In the last post, I mentioned a few examples of common modifications to the “pure” dice pool mechanic. I’ll cover a couple of them here.

#### Exploding dice

The fist case is the so called exploding dice, i.e. if a die comes up with the (usually) maximum possible result, then another die is rolled and added to the dice pool. Eg. a player rolls 5 d6s, and gets 1,1,3,6,6. The player then rolls two more d6s, say 2,6. The second six again adds another die which gives 2. Given the target number of 5, the final result is then 3 hits. So how does this affect the probability distribution? Well, I’m glad that you asked! First consider the expected number of hits for each die. With standard dicepool, the probability of getting a hit is p. For the exploding dice, we need to account for the possibility of getting another roll. Let’s call $p_{max}$ the probability of exploding. So first there is a chance of getting a hit. Then there is a  $p_{max}$ chance of getting another roll that gives a hit with probability of p and again there is a probability $p_{max}$ of the additional die exploding and giving another roll with probability p of getting a hit and so on. This can be expressed as $$p + p_{max}\left(p + p_{max}(p + p_{max}(\ldots))\right)$$ This can be expanded as$$p +p \cdot p_{max} + p \cdot p_{max}^{2} + p \cdot p_{max}^{3} + \ldots$$

which is a converging geometric series. Expressing it as a sum, we get $$\sum_{i=0}^{\infty}p p_{max}^i = \frac{p}{1-p_{max}}.$$ Plugging in some numbers, let’s set p=1/3 and $p_{max}$ = 1/6, we get  E(hits) = 2/5$\approx 0.4$. The difference between exploding dice pool and a standard one is illustrated in the following figure. Note that (obviously) exploding dice allow values that are impossible for the standard dice pool, e.g. about 1% of time an exploding dice pool of 5 dice nets 6 hits.

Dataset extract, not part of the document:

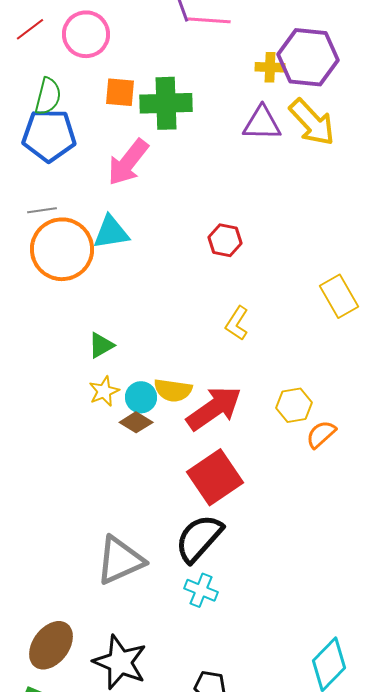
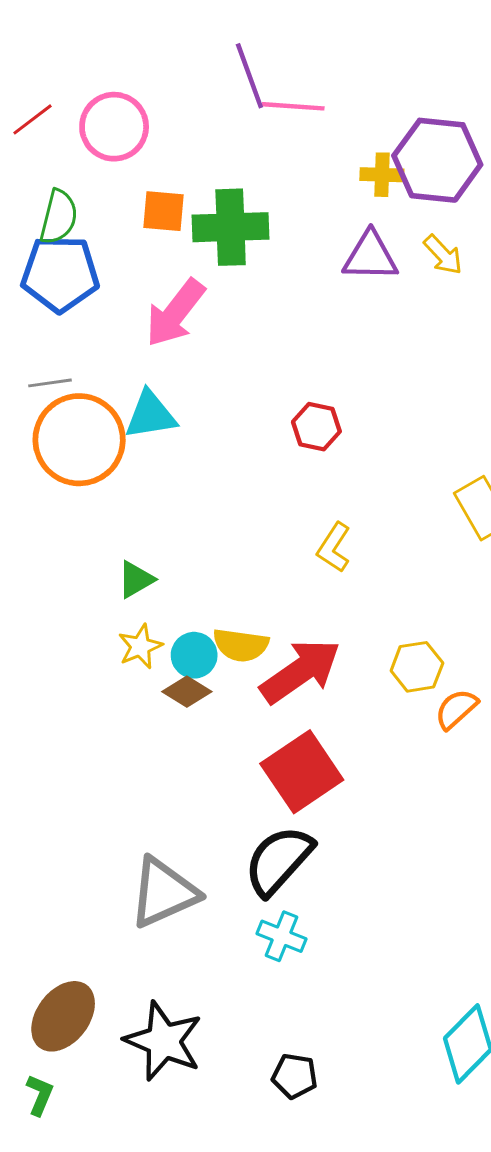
yellow arrow: (312, 122) -> (443, 255), size x0.6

The expected value does not shift much, but there is a noticeable shift and widening of the distribution towards higher values.

#### Critical failure

Some systems have implemented a critical failure condition. For example, in early World of Darkness system, a critical failure (or “botch”) happened when the result of the dice pool contained more 1s than hits. In the original storyteller system, the target number was not constant. Let’s see how the system performs for a few different target numbers. The results are shown in the next figure. There you see the infamous increase in botching with increasing dice pool size for very difficult tasks meaning of course that the more competent the character is, the more likely the character is to hilariously fail instead of just failing. The probability of botching goes over 30% very quickly and even for easier tasks, you should expect to see quite a few botches.

In later editions, a botch only happened if  a roll had no hits and at least one “1”. In this version of the system, the target number was also fixed at 8. In this situation, botches are much less likely. Once you reach 10 die pool, you have only about 2% chance of getting a critical failure on any test.

I originally thought I’d include the consecutive dice pools here, but their treatment is much more involved than the scope of this post. However, the mean is very easy to compute. The first dice pool gets you on average $k_1 = p_1 n$ hits and the second $k_2 = p_2 k_1 = p_2 p_1 n$. So for example, in Warhammer, let’s say 20 goblins hit on 5s and wound on 4s, you would expect $\frac{1}{2}\frac{1}{3} 20 = \frac{20}{6} \approx 3.33$ wounds inflicted on the enemy.

## 2 Replies to “Dice pools – Addendum”

1. Jonathan Dupuis says:

Hi,

Awesome work, very interesting outline of how to evaluate the probabilities and distribution of dice pool.

I noticed that you discuss the mathematics of exploding values on expected mean result, and while you show the effect on the distribution you don’t elaborate on how to generate the exploding dice distribution. How did you proceed? I am currently trying to evaluate the effect of exploding dice pool for World of Darkness and their 10, 9 and 8-again are giving me nightmares!

Thanks!

1. sampos says:

Hi,

Thanks! To be honest, this was quite some time ago so I might not remember all details of my thinking at the time. I think that in the case of the distributions, I just used a simple Monte Carlo -generation where I simulated each die with logic to account for exploding on certain results. I’m not sure if it is worth it to calculate the analytic formula for the distribution. Even for game design, the number of cases (opposed etc.) should be manageable to just do with simulations (which should be fast on any modern-ish computer).

Maybe this should be another post, simulating various systems in general.